Dr. Pasinelli Piera Pasinelli, Ph.D.

Contact Dr. Pasinelli

900 Walnut St.
Suite 451F
Philadelphia, PA 19107

215-955-8394
215-503-9128 fax

Graduate School
Rudolf Magnus Institute for Neurosciences-Utrecht University-Utrecht, The Nethrelands

Fellowship
Post-doctoral fellowship - Massachusetts General Hospital-Harvard Medical School, Boston, MA

University Appointment
Associate Professor (2006)

Research and Clinical Interests
Research in Dr. Pasinelli's laboratory in the Weinberg Unit for ALS Research focuses on the study of the cellular and molecular events that lead to motor neuron death in Amyotrophic Lateral Sclerosis (ALS) or Lou Gehrig's disease.

ALS is a typical neurodegenerative disease caused by degeneration and death of motor neurons in the spinal cord, brain stem and motor cortex. This leads to muscular atrophy. Death occurs 3 to 5 years from onset. Currently there is no cure for ALS.

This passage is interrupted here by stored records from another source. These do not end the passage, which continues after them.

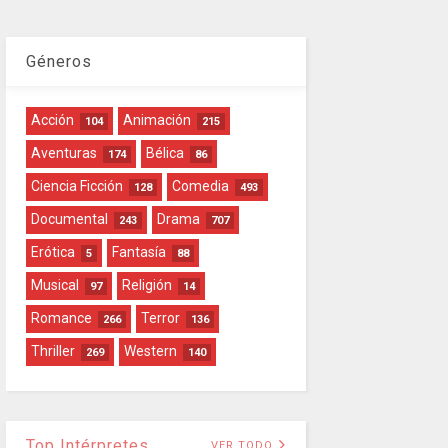
Géneros
Acción
Animación
104
215
Aventuras
Bélica
174
86
Ciencia Ficción
Comedia
128
493
Documental
Drama
243
707
Erótica
Fantasía
5
88
Musical
Religión
97
14
Romance
Terror
266
136
Thriller
Western
269
140
Top Intérpretes
VER TODO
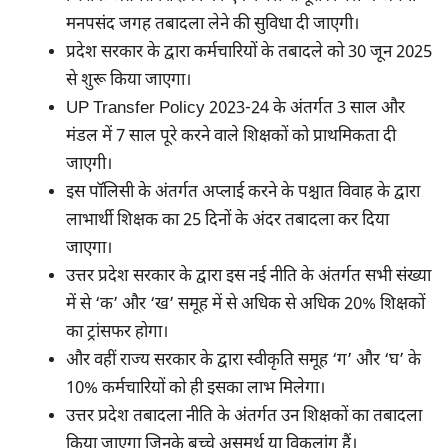
मनपसंद जगह तबादला लेने की सुविधा दी जाएगी।
प्रदेश सरकार के द्वारा कर्मचारियों के तबादले को 30 जून 2025
से शुरू किया जाएगा।
UP Transfer Policy 2023-24 के अंतर्गत 3 साल और
मंडल में 7 साल पूरे करने वाले शिक्षकों को प्राथमिकता दी
जाएगी।
इस पॉलिसी के अंतर्गत अप्लाई करने के पश्चात विवाह के द्वारा
लाभार्थी शिक्षक का 25 दिनों के अंदर तबादला कर दिया
जाएगा।
उत्तर प्रदेश सरकार के द्वारा इस नई नीति के अंतर्गत सभी संख्या
में से ‘क’ और ‘ख’ समूह में से अधिक से अधिक 20% शिक्षकों
का ट्रांसफर होगा।
और वहीं राज्य सरकार के द्वारा स्वीकृति समूह ‘ग’ और ‘घ’ के
10% कर्मचारियों को ही इसका लाभ मिलेगा।
उत्तर प्रदेश तबादला नीति के अंतर्गत उन शिक्षकों का तबादला
किया जाएगा जिनके बच्चे असमर्थ या विकलांग हैं।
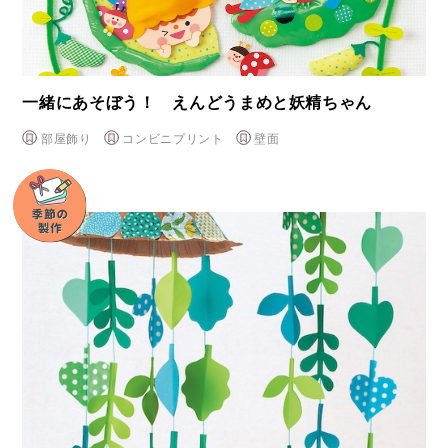
一緒にあそぼう！ えんどうまめと妖精ちゃん
部屋飾り
コンビニプリント
壁面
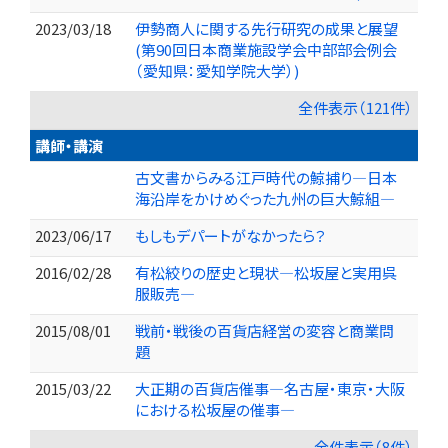
2023/03/18
伊勢商人に関する先行研究の成果と展望
(第90回日本商業施設学会中部部会例会
（愛知県：愛知学院大学）)
全件表示（121件）
講師・講演
古文書からみる江戸時代の鯨捕り―日本
海沿岸をかけめぐった九州の巨大鯨組―
2023/06/17
もしもデパートがなかったら？
2016/02/28
有松絞りの歴史と現状―松坂屋と実用呉
服販売―
2015/08/01
戦前・戦後の百貨店経営の変容と商業問
題
2015/03/22
大正期の百貨店催事―名古屋・東京・大阪
における松坂屋の催事―
全件表示（8件）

The work done in the laboratory focuses on the molecular mechanisms of motor neuron degeneration caused by two ALS-associated proteins. Disease causative mutations in these proteins cause them to undergo conformational modifications and mislocalize within the cells. The goal is to understand the correlation between toxicity and mislocalization and to identify the molecular targets of these mislocalized proteins once they reach the cellular compartment were they do not normally reside. The ultimate goal is to identify potential therapeutic targets. To this end, work in the laboratory develops in two components: (1) Basic research and (2) Translational research.

Basic research: Mitochondria abnormalities are a characteristic feature of ALS and mitochondria are a primary target of toxicity of disease-causative mutations. Our research aims at understanding the molecular mechanisms underlying mitochondria dysfunction in ALS. We use neuronal cell cultures and transgenic ALS mice in which we study mitochondria defects using a variety of biochemical, cell- molecular biology and imaging techniques.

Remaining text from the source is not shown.